Melancon: ‘Records are being broken left and right, and it’s kind of ridiculous’

In the few weeks since being named Atlanta’s newest closer following his trade from San Francisco, Mark Melancon’s quickly settled into the role while converting his first five save opportunities.

But as he anchors the bullpen’s back end on a team with deep postseason expectations, Melancon – like other vocal veteran pitchers around the game this year – is aware of the effect a more aerodynamic ball is having.

Melancon said 2019’s homer-happy baseball -- which has both the majors and Class AAA on a historic home run pace -- has changed the way he approaches closing in certain parks such as Coors Field, where the Braves took on the Rockies on Monday in a stadium playing to pre-humidor scoring levels.

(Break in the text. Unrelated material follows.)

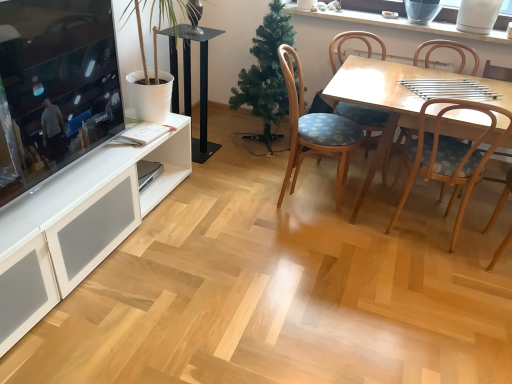 In order to click on vacant space to the left of light wood table at center in this screenshot , I will do `click(265, 216)`.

The 34-year-old Colorado native with 188 career saves added he “100 percent” believes Major League Baseball intentionally “juiced” the baseball. The league has owned Rawlings, the company that makes the baseballs, since last summer.

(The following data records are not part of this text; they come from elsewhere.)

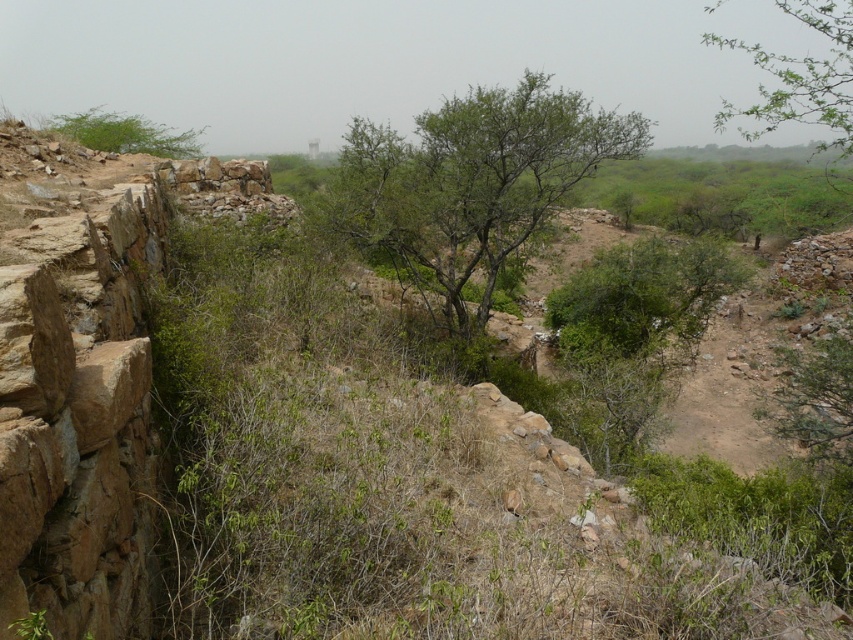 Question: Which point is farther to the camera?

Choices:
 (A) green leafy tree at center
 (B) brown rough stone cliff at left

Answer: (A)

Question: Which of the following is the farthest from the observer?

Choices:
 (A) green leafy tree at center
 (B) green leafy tree at upper right
 (C) green leafy shrub at upper left

Answer: (C)

Question: Can you confirm if green leafy tree at upper right is positioned to the left of green leafy shrub at upper left?

Choices:
 (A) yes
 (B) no

Answer: (B)

Question: Which of these objects is positioned closest to the green leafy tree at upper right?

Choices:
 (A) green leafy shrub at upper left
 (B) green leafy tree at center

Answer: (B)

Question: Can you confirm if green leafy tree at upper right is thinner than green leafy shrub at upper left?

Choices:
 (A) yes
 (B) no

Answer: (B)

Question: Does green leafy tree at center have a larger size compared to green leafy tree at upper right?

Choices:
 (A) yes
 (B) no

Answer: (B)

“The ball just doesn’t switch like that in an offseason,” Melancon said. “Records are being broken left and right, and it’s kind of ridiculous.”

Even with fly balls turning into cheap round-trippers at an alarming rate around the league, Melancon said he still relishes the pressure of closing in the year of the “juiced” ball … even as he concurrently believes the game’s top brass have some serious offseason thinking to do.

“Major League Baseball has some things to think about because I don’t think the game is as exciting anymore, the way they’ve juiced these balls,” Melancon said. “I think their thoughts were that home runs were going to be a good thing, but when (about) 60 percent of the runs are scored via home run, there’s no action on the bases or in the field. It’s a strike out or a home run, and it’s kind of become a boring game for fans.”